WHAT YOU NEED TO DO: Return only the number of lines in the material below holding the string "connectors".

GIVEN ENTRIES:

--

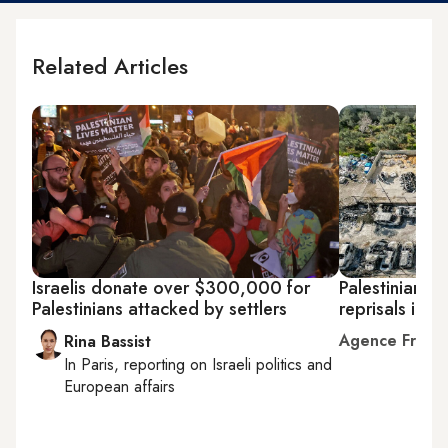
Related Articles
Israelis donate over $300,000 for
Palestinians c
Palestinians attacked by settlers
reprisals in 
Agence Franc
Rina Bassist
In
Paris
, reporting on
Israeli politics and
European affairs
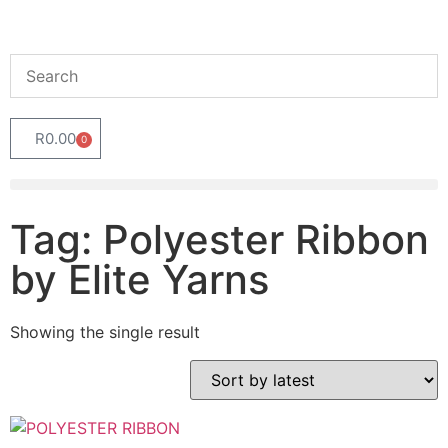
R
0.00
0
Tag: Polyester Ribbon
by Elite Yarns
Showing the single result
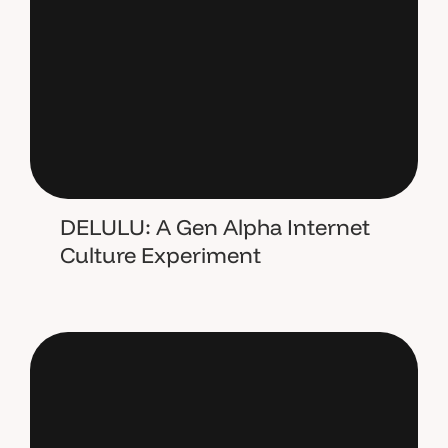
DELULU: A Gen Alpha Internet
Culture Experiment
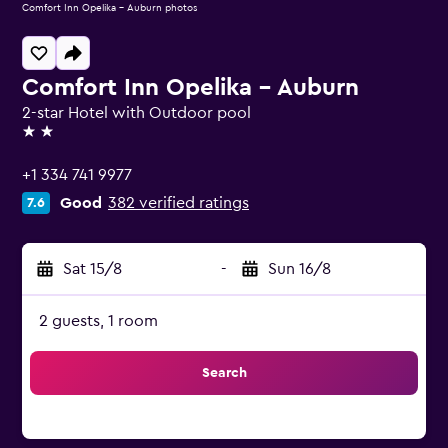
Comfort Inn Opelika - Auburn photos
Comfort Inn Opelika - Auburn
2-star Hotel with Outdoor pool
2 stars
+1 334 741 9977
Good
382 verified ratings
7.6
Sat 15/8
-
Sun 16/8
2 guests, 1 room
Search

--

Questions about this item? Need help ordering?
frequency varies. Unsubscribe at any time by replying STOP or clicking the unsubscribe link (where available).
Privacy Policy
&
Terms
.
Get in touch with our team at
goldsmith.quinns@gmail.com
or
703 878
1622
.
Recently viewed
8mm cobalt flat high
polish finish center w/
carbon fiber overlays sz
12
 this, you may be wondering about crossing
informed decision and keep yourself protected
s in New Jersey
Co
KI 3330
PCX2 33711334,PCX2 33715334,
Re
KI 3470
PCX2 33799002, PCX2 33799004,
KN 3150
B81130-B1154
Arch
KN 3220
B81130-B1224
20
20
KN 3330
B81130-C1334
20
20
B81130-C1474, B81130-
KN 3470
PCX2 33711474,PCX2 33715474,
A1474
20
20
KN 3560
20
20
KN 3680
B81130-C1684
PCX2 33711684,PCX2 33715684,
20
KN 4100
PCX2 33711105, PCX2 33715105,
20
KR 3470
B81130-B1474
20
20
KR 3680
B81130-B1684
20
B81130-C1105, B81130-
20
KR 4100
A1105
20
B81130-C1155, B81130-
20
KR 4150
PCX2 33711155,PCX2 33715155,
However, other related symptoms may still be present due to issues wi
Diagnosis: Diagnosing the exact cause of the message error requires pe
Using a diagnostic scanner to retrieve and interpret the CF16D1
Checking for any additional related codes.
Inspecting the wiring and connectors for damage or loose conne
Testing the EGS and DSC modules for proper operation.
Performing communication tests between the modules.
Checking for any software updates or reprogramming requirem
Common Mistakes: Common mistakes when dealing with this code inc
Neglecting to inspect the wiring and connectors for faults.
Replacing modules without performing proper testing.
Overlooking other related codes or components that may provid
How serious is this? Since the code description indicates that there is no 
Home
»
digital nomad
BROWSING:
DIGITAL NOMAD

--

RESULT OF THE EXERCISE: 2